Case in point: a while back Trefor was concerned about their payroll expense. “I joked with Karri that people should pay us to work the vineyard. I got stuck on that idea and the question became ‘why don’t we offer people to rent a row as their personal vineyard for the season, and we’ll teach them how to take care of it?’”
This resulted in three times as much value per row, which translated to a 300 per cent profit increase instead of a five per cent increase in yield. “And since most people are out here just for the experience and don’t really care about the grapes, we still had the grapes, so now I’ve got a 400 per cent increase. And because the level of care per row goes up when people are obsessing over their one row, yield went up about 10 per cent.”
Trefor and Karri don’t tend to get caught up in the “analysis paralysis” that can sometimes stymy decision-making because they’re not afraid to fail. They both agree that they’ve done some things that haven’t worked the way they wanted, but it’s provided the clarity to put them on the path they know they want to follow.
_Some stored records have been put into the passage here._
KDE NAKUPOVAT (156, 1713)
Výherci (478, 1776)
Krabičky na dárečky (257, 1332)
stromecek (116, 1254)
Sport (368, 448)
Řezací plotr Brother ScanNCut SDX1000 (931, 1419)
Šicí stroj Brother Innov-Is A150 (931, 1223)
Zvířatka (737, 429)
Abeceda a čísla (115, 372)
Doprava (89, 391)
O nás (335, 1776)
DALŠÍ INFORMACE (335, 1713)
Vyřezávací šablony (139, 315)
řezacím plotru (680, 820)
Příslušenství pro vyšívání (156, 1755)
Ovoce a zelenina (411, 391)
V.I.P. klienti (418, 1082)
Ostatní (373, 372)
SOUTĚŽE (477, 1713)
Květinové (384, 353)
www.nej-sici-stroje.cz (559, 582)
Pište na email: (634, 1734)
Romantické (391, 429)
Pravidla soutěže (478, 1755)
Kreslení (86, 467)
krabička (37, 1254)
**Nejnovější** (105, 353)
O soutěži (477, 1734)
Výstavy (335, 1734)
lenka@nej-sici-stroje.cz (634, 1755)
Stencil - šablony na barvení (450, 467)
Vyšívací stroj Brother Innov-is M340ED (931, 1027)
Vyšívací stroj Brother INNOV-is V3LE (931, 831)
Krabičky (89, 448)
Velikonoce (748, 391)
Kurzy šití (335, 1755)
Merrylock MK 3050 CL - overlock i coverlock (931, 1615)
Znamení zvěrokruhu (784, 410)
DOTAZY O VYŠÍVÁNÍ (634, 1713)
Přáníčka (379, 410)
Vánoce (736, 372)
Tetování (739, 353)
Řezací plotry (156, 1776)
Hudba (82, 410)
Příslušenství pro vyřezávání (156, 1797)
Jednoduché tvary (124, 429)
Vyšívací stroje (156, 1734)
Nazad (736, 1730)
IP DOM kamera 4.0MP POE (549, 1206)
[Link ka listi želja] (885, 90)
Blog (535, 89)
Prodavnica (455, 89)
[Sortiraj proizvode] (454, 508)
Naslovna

“I think that clarity and alignment have led us (to) make or adjust decisions more rapidly,” Karri says. “We’re okay with trying something, not have it work perfectly, and then adjust. We know we don’t have to get it perfect; we just need to move forward. Paralysis kicks in when you want perfection and it doesn’t exist.”
“We’re going to spend the rest of our lives here,” says Trefor. “So in some ways, we’re in no rush and in other ways we’re super excited and want to make everything happen now.”